Task objective » Below, find each line holding "mientras" and state how many there are, using the number alone.

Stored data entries
BEGIN

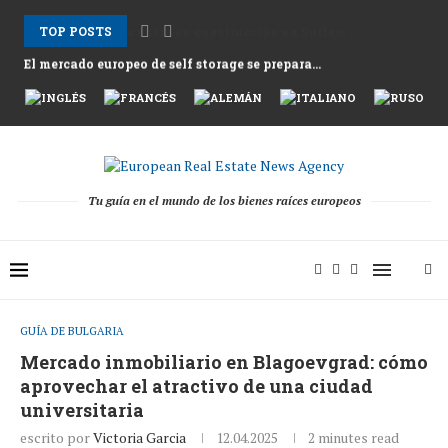
TOP POSTS
El mercado europeo de self storage se prepara...
Los alquileres en Atenas suben mientras Grecia afronta...
Nemo Garden Una granja submarina que desafía la...
Bruselas busca desbloquear 10 billones de euros en...
Greystar Impulsa la Expansión Estratégica del Build to...
Las principales ciudades apuntan a las segundas viviendas...
Activos hoteleros tras la temporada 2025 mientras los...
El cambio estructural detrás de la recuperación de...
Tu guía en el mundo de los bienes raíces europeos
GUÍA DE BULGARIA
Mercado inmobiliario en Blagoevgrad: cómo
aprovechar el atractivo de una ciudad
universitaria
escrito por
Victoria Garcia
12.04.2025
2 minutes read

END

Task result » 2